François Lescure, president of the industry association, said: “From the point of view of trying to prevent [infection], telemedicine is absolutely perfect for the era we are currently living in.”
He added that these services were ready to help fight the spread of coronavirus. He said: “We have established a protocol on coronavirus to take care of patients. It’s about asking the right questions and directing them [to the right place].”
Ms Saillard, at MesDocteurs, said: “We are having to deal with many more questions. Many people who are coughing or who have a cold are worried. We are spending lots of time reassuring them. The [emergency number] 15 is a bit overwhelmed, so we have a very important role [in sharing] information on symptoms. You can read absolute rubbish on social media networks.”
The doctors on the telemedicine systems are trained to call the number 15 in case of an emergency, and they can fast-track patients if necessary.
Coronavirus update in France
This morning (Friday March 6), the number of cases in France has increased significantly.
There were 138 new confirmed cases on Thursday March 5, bringing the total number of cases since the end of January to 423. Seven people have died, and 23 current patients are in a serious state.

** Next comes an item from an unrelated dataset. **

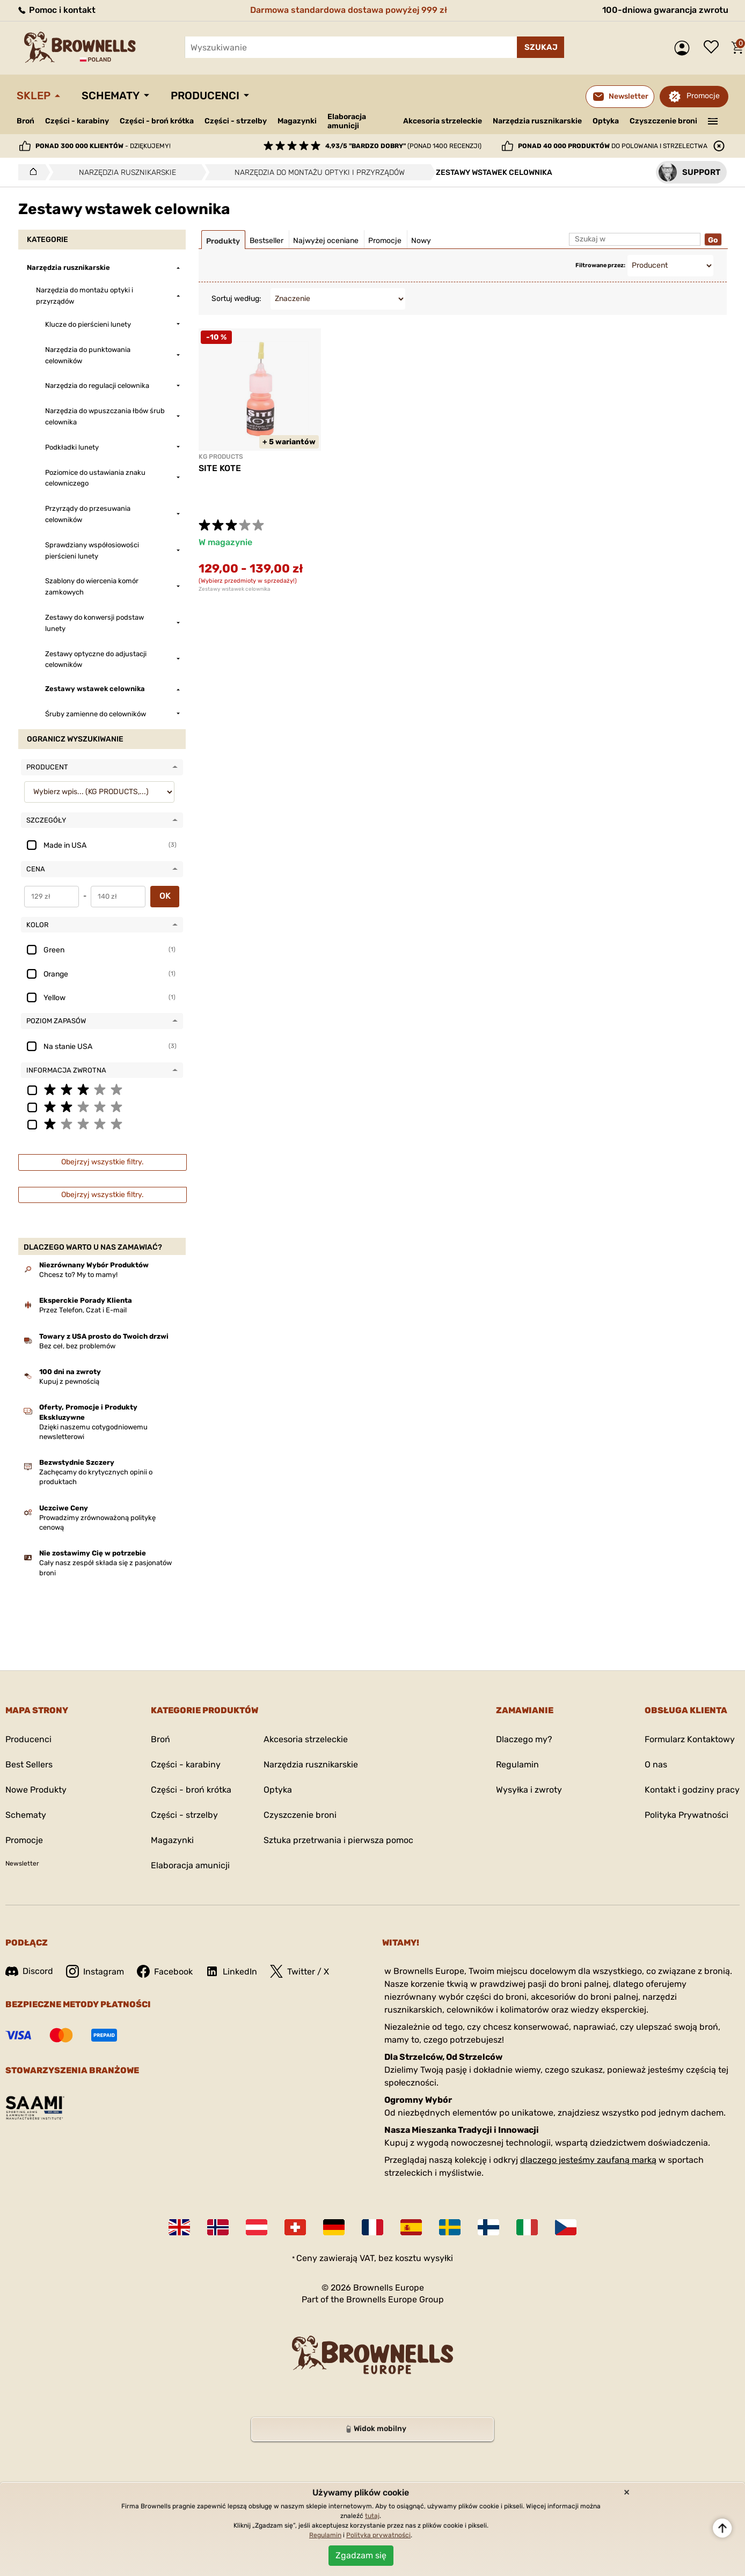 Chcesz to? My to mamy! (78, 1275)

All regions of mainland France are now affected.
Infectious diseases specialist Jean-François Delfraissy, who was present at a meeting at the Elysée with President Macron yesterday, has said that France is likely to pass from stage 2 of the virus to stage 3 - epidemic - “within a few days or one or two weeks”.
More information on what a stage 3 epidemic could entail - including the closure of schools and restriction on transport - can be seen here.
The French government is continuing to remind people of how to protect themselves and others.
- Wash hands regularly or use hand sanitiser gel
- Cough or sneeze into your elbow (and not into your hands)
- Use disposable tissues and dispose of them immediately after use
- Stay at home and wear a medical mask if you are ill yourself. Do not go to your local GP or to the hospital to avoid infecting other people. Call 15, Samu emergency number, to explain your symptoms.